The tabletop exercise (TTX), hosted by the CISA’s Aeva Black and Jordan Petrich, was conducted for 30 ASF committers, members, and officers on day 2 for the conference, to see how the ASF would handle a hypothetical scenario that would affect critical infrastructure in the United States. A scenario that would be predicated on a known fault in software the ASF would be responsible for.
To say this is familiar ground for the ASF would be an understatement. In 2021-2022, the open source supply chain’s security was under scrutiny and our ability to collaborate and innovate quickly was tested, due to the Log4Shell vulnerability detected in October 2021. At that time, the ASF collaborated closely with US government entities, including the White House, Congress, FBI, and others, to encourage a broader understanding of open source software and the role of foundations like the ASF.
The Log4Shell incident, and other security incidents in the open source ecosystem, played more than a little part in CISA’s focus on open source security. In 2023, when announcing the hire of Black as the agency’s Open Source Security Lead, CISA indicated they were “launching a new initiative at CISA to engage with open source community organizations. By fostering security by design and default principles within this dynamic and innovative community, we aim to strengthen the overall security posture of open source software.”
Having Black and Petrich come to the ASF and give the foundation an opportunity to flex the skills that it had learned through its own experiences was almost full circle.
The TTX’s purpose is “to test the effectiveness of cyber incident reporting in support of public-private coordination efforts during a major incident affecting a critical open source project.” Participants in the exercise, divided into groups that distributed group member’s expertise within the ASF, were read new “daily” events from the scenario and given discussion time to respond on how they would react to those events in their roles at the ASF.
Without spoilers, the TTX was eye-opening to say the least. As events that happened over the course of virtual weeks unfolded, TTX participants had to react to not only the foundation’s own software repair and release processes, but also to outside pressures that made a “normal” response rather difficult.
Almost immediately, it became clear that sometimes the normal rules don’t apply and we should not take them for granted. But what also became apparent was that in this fictional scenario, private companies and foundations now have a resource they didn’t have before: the CISA itself.

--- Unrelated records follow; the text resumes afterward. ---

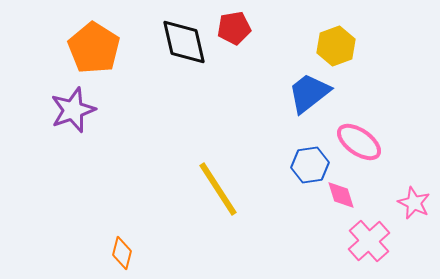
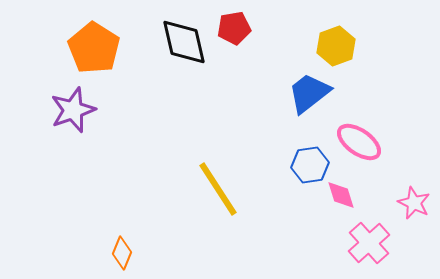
pink cross: moved 2 px down
orange diamond: rotated 8 degrees clockwise
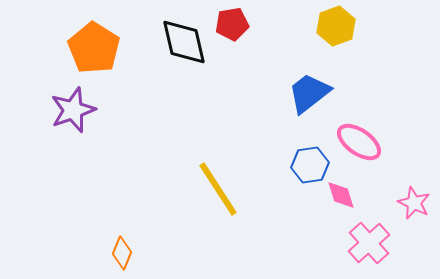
red pentagon: moved 2 px left, 4 px up
yellow hexagon: moved 20 px up
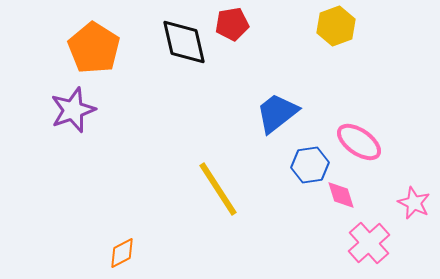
blue trapezoid: moved 32 px left, 20 px down
orange diamond: rotated 40 degrees clockwise
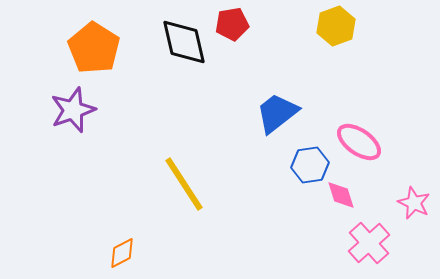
yellow line: moved 34 px left, 5 px up
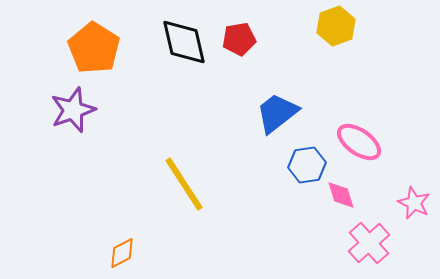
red pentagon: moved 7 px right, 15 px down
blue hexagon: moved 3 px left
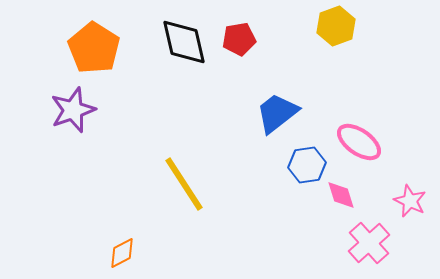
pink star: moved 4 px left, 2 px up
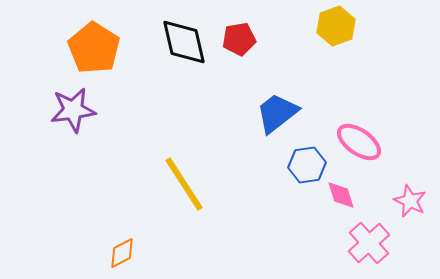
purple star: rotated 12 degrees clockwise
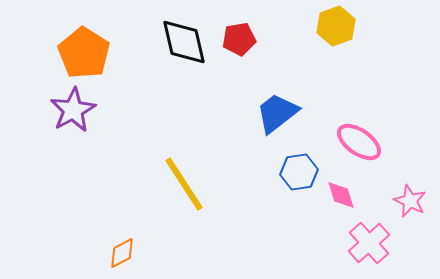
orange pentagon: moved 10 px left, 5 px down
purple star: rotated 21 degrees counterclockwise
blue hexagon: moved 8 px left, 7 px down
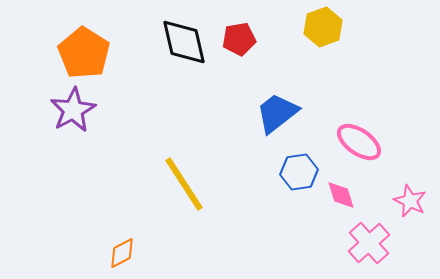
yellow hexagon: moved 13 px left, 1 px down
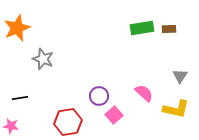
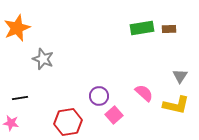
yellow L-shape: moved 4 px up
pink star: moved 3 px up
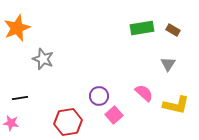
brown rectangle: moved 4 px right, 1 px down; rotated 32 degrees clockwise
gray triangle: moved 12 px left, 12 px up
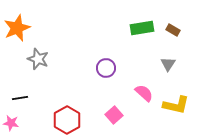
gray star: moved 5 px left
purple circle: moved 7 px right, 28 px up
red hexagon: moved 1 px left, 2 px up; rotated 20 degrees counterclockwise
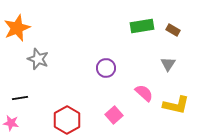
green rectangle: moved 2 px up
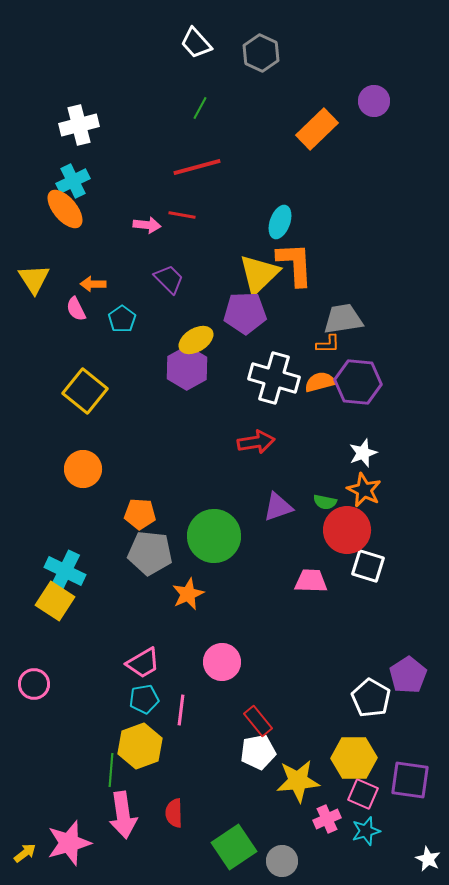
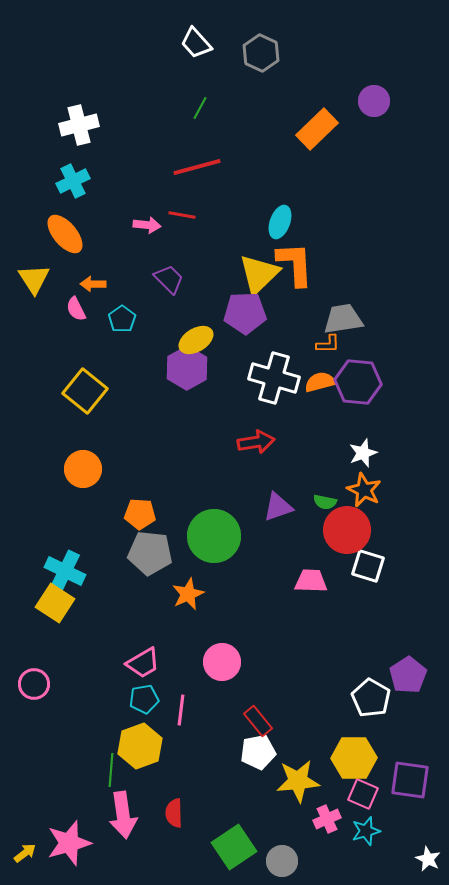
orange ellipse at (65, 209): moved 25 px down
yellow square at (55, 601): moved 2 px down
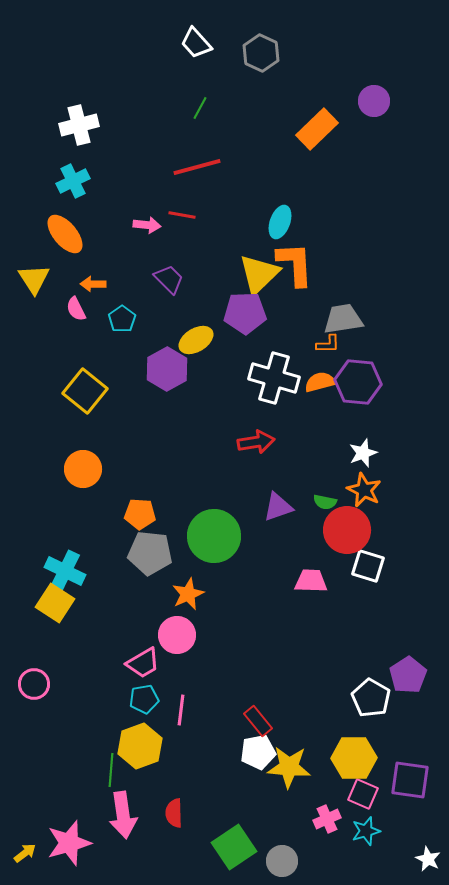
purple hexagon at (187, 368): moved 20 px left, 1 px down
pink circle at (222, 662): moved 45 px left, 27 px up
yellow star at (298, 781): moved 9 px left, 14 px up; rotated 9 degrees clockwise
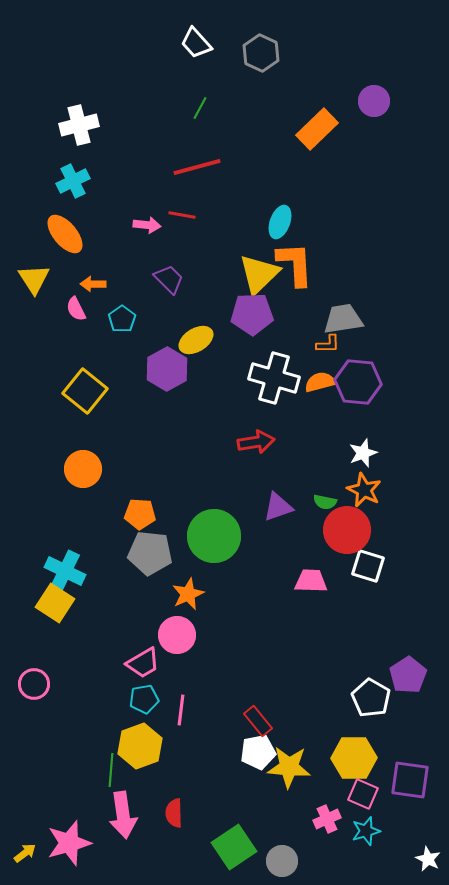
purple pentagon at (245, 313): moved 7 px right, 1 px down
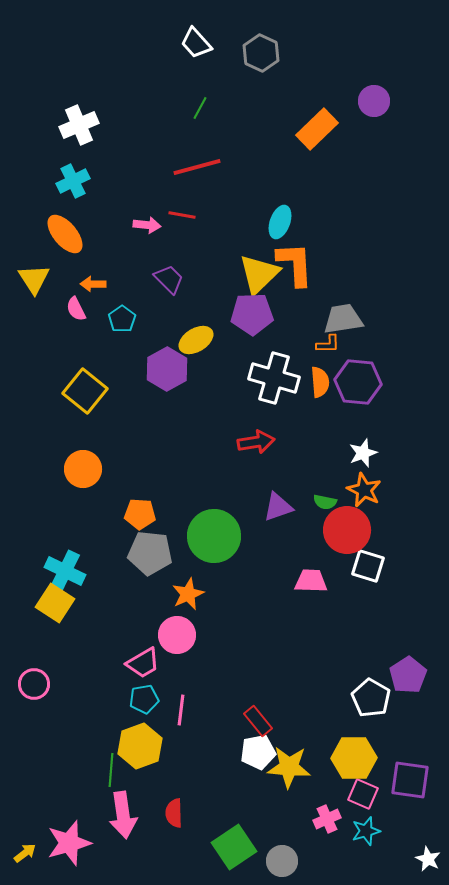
white cross at (79, 125): rotated 9 degrees counterclockwise
orange semicircle at (320, 382): rotated 100 degrees clockwise
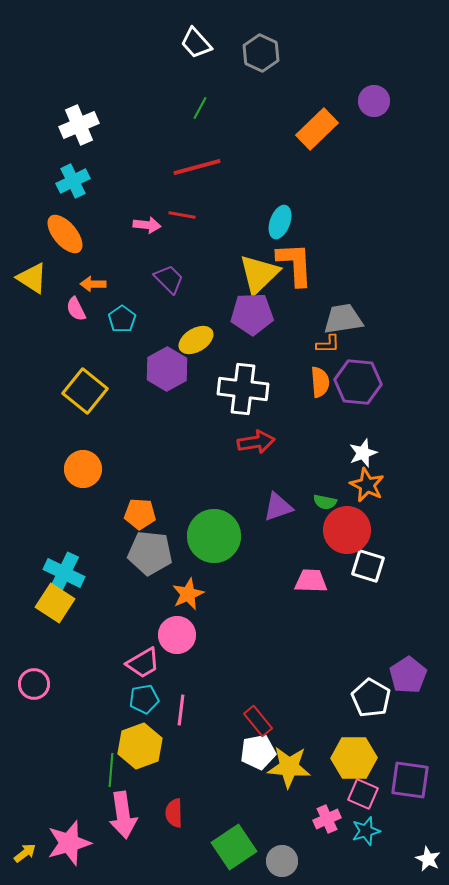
yellow triangle at (34, 279): moved 2 px left, 1 px up; rotated 24 degrees counterclockwise
white cross at (274, 378): moved 31 px left, 11 px down; rotated 9 degrees counterclockwise
orange star at (364, 490): moved 3 px right, 5 px up
cyan cross at (65, 571): moved 1 px left, 2 px down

Beyond providing TTXs like this to demonstrate how and why things could go wrong, the CISA is also present to help coordinate voluntary collaboration and cyber defense information sharing across multiple organizations, even if normal channels begin to break down. That kind of support will prove to be invaluable if and when a critical incident were to occur in the real world.
No one likes to think about the worst thing that can happen. But when guided through such scenarios, organizations can gain knowledge and skill on how to react when the worst does actually happen. In a world where open source software forms the backbone of so much of the world’s digital infrastructure, knowing how to react in the face of the unthinkable is critical.